Happy Meals and Ticket Sales

 This week the Sports Business Journal reported that Major League Baseball teams dramatically increased their use of in stadium giveaways in the 2010 season in the face of drastically reduced consumer spending and the worst economic conditions since the great depression.  According to SBJ,  Major League Baseball clubs combined for 719 giveaway dates this season, a 16 percent increase over 2009 and a 25 percent jump compared with 2008.   Meanwhile the City of San Francisco, whose World Champion Giants were the very first baseball team to offer a bobblehead giveaway, became the first city to ban free toy giveaways in “unhealthy” kids meals.  What can we learn from all this you ask?  Premium “giveaways” work! 

While consumers and lawmakers will now debate the merits of government intervention and regulation of fast food kids’ meals, few can argue against the effectiveness of premium items  – whether to sell a “Happy Meal”  or a ticket to a sporting event.

What’s a premium?

Premiums are items that are given away for free in exchange for a consumer action (buying a kids’ meal or a ticket to a sporting event) .  McDonalds introduced the Happy Meal in 1979 and currently sells 2.5 million per year.  In addition to boosting fast food sales, Happy meal toys are sought after by kids and collectors alike and include games, watches and figurines with tie-ins to popular brands like Star Wars, Hot Wheels, Barbie, Batman, Avatar,  Spiderman and others.  Other major fast food chains and smaller independent chains and restaurants alike use toy premiums to promote children’s meals.

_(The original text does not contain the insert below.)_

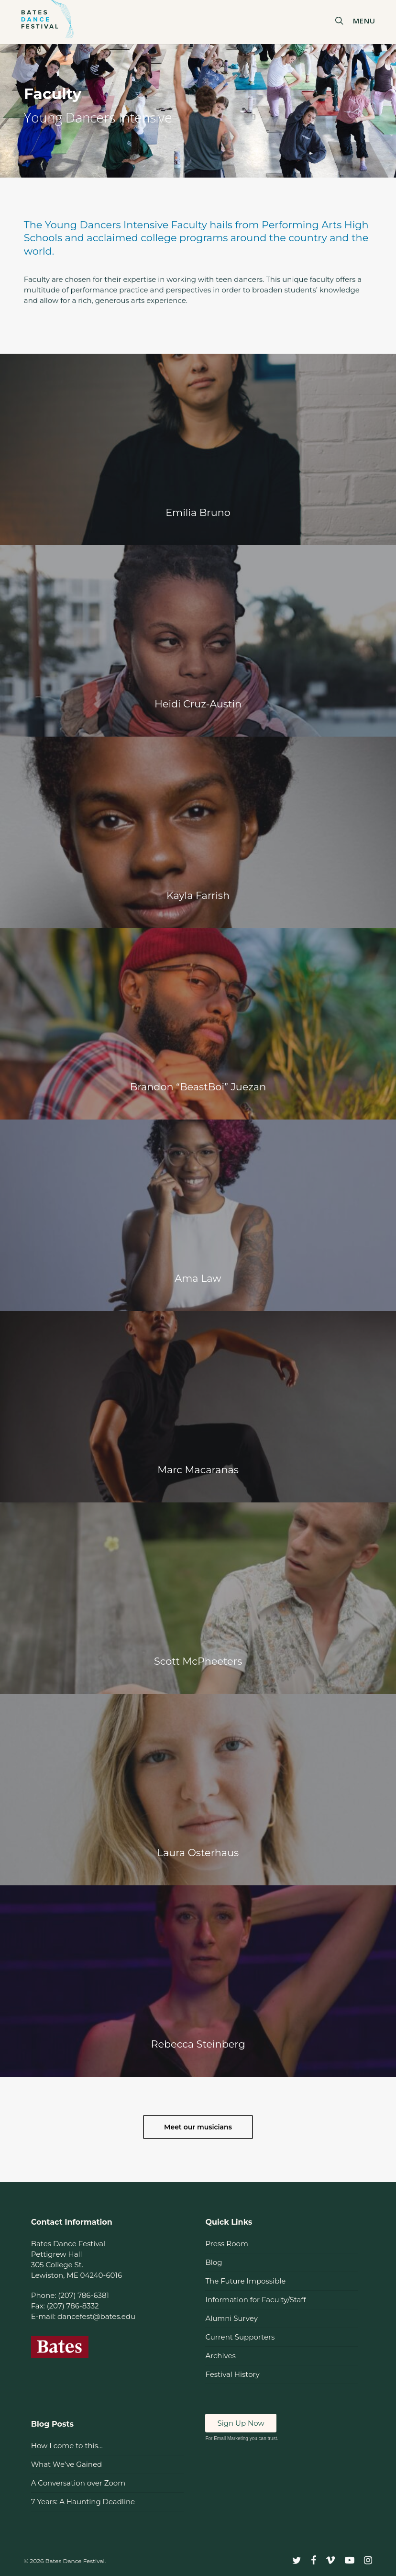  I want to click on dancefest@bates.edu, so click(96, 2316).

Sports marketers have traditionally used premiums to increase sales for lower-demand games such as weekday games and games against lower drawing teams.  Years ago popular sports premium items were low cost items like pens, pencils calendars and notepads.  Today sports premiums are an integral marketing component in all professional sports but with 81 home games and large capacity stadiums, Major League Baseball is truly “The Bigs” when it comes to sports premiums. 

Sports Premiums Today

Today professional sports teams utilize higher perceived value premium giveaways including bobble heads, t-shirts, caps, blankets, towels. lunch tins, backpacks, and bags to sell excess ticket inventory.  The incremental ticket sales revenue generated goes directly to the bottom line along with additional parking and concession revenue resulting from higher attendance.   Teams have developed fairly sophisticated models to accurately measure the incremental revenue generated by a specific premium item giveaway while accounting for other variables such as strength of opponent, weather and game date; they know what works.  The Sports Business Journal reports that professional teams are now including giveaways for weekend and higher demand games even where there are much smaller potential revenue gains from tickets sales.  The reason is that aside from the aforementioned revenue increases, premium items also create stadium atmosphere and provide an effective source of advertising at a relatively low cost per impression.  Sports marketers are beginning to view premium items not only as a means to move the ticket sales needle, but also as an integral part of experiential marketing - creating a memorable event that builds brand awareness and loyalty.   Often times, the cost of the premium item is shared or paid for by a corporate sponsor such as a consumer products company, insurance provider, health care company or a bank looking to reach a large targeted audience, increase its brand recognition and co-brand with professional team.   In stadium sports sponsorship allows sponsoring companies market directly to fans in attendance while simultaneously reaching a much larger television audience.   Savvy marketers often choose higher visibility items such as T shirts, banner signs and caps to capitalize on televised games.

Sports teams are unique in that they have a combination of very high fixed operating costs and finite, expiring revenue potential.  Each game is a scheduled event that is going to take place whether the seats are empty or filled and facility overhead, player salaries and other expenses are largely fixed expenses regardless of gate attendance.    If 10,000  $30 seats aren’t sold for a game, that’s $300,000 in ticket sales revenue plus considerable additional concession revenue that is lost forever.  As a result, teams are highly motivated to sell excess inventory and rather than devalue ticket prices by discounting, they use premium giveaways to add value, boost sales and simultaneously promote their brand and improve the fan experience.  In an era with ever-more competition for sports consumers including home theater and 3D television sports premiums aren’t going away and guess what… neither is the Happy Meal.